F. Scott Fitzgerald Websearch

Performance Indicators:
P.S ELA-3 Reading Craft and Structure: Determine an author’s point of view or purpose in a text in which the rhetoric is particularly effective, analyzing how style and content contribute to the power, persuasiveness or beauty of a text.A. Understand SOAPSTone: Speaker, Occasion, Audience, Purpose, Subject, Tone
B. Analyze the plot and/or design of the text, following shifts in time and place. 

Similar to the web-search that you were required to do for J.D. Salinger, you are to apply the Bloom’s Taxonomy model in order to initiate an understanding of F. Scott Fitzgerald, remembering that a writer writes about what he knows.

 

 

BLOOM’S TAXONOMY

 

 

 

You are to complete a web search for F. Scott Fitzgerald, author of THE GREAT GATSBY.  Your search and response will be based on Bloom’s Taxonomy.  The format follows below.
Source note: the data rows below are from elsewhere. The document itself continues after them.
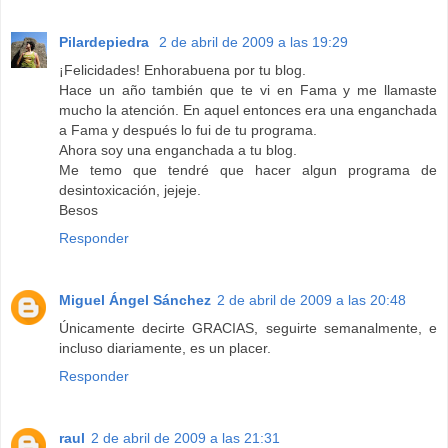
Pilardepiedra
2 de abril de 2009 a las 19:29
¡Felicidades! Enhorabuena por tu blog.
Hace un año también que te vi en Fama y me llamaste
mucho la atención. En aquel entonces era una enganchada
a Fama y después lo fui de tu programa.
Ahora soy una enganchada a tu blog.
Me temo que tendré que hacer algun programa de
desintoxicación, jejeje.
Besos
Responder
Miguel Ángel Sánchez
2 de abril de 2009 a las 20:48
Únicamente decirte GRACIAS, seguirte semanalmente, e
incluso diariamente, es un placer.
Responder
raul
2 de abril de 2009 a las 21:31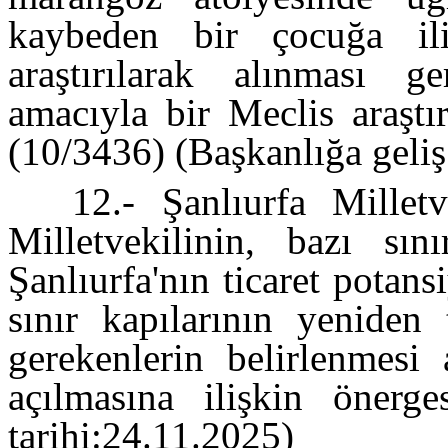
kaybeden bir çocuğa ili
araştırılarak alınması g
amacıyla bir Meclis araştı
(10/3436) (Başkanlığa geliş
12.- Şanlıurfa Millet
Milletvekilinin, bazı sın
Şanlıurfa'nın ticaret potans
sınır kapılarının yeniden 
gerekenlerin belirlenmesi 
açılmasına ilişkin önerge
tarihi:24.11.2025)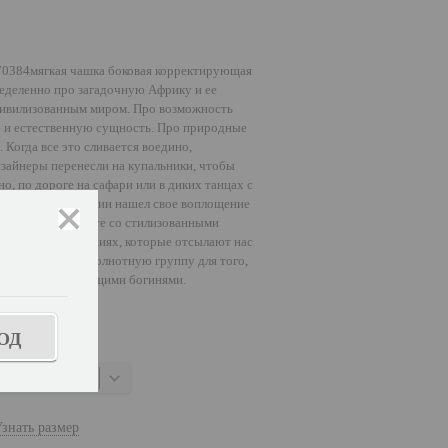
70384мягкая чашка боковая корректирующая
ределенно про загадочную Африку и ее
 цивилизованным миром. Про возможность
ю и естественную сущность. Про природные
 Когда все это сливается воедино,
изайнеры перенесли на купальники, чтобы
о, по дороге на сафари или в диких танцах с
амысел в этой серии нашел свое воплощение
закрыть
азвивается в принте со стилизованными
их рисунках и линиях, которые отсылают нас
ена на большую полнотную группу для того,
али себя настоящими богинями.
ОД
абивной
знать размер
Knowledge:  List three interesting facts about Fitzgerald’s life.

Comprehension:  Describe the conflict that Fitzgerald had with his wife Zelda.

Application:
  What similarities can you find between Fitzgerald and J.D. Salinger?

Analysis: 
A paradox is a puzzling situation.  What paradox emerges about Fitzgerald’s personal life following your research.

(paradox:  a statement or proposition that, despite sound reasoning from acceptable premises, leads to a conclusion that seems senseless, logically unacceptable, or self-contradictory).

Synthesis:  Guided by the understanding that a writer writes about what he knows indicate what you feel the protagonist of a Fitzgerald story would have a conflict with.

Evaluation:  Now that you have acquired some information about F. Scott Fitzgerald’s life indicate what you feel the author means when he expresses, So we beat on, boats against the current, borne back ceaselessly into the past…  Do you accept that there is ever a time in your life when it is acceptable to surrender to your own despair?  Explain your response.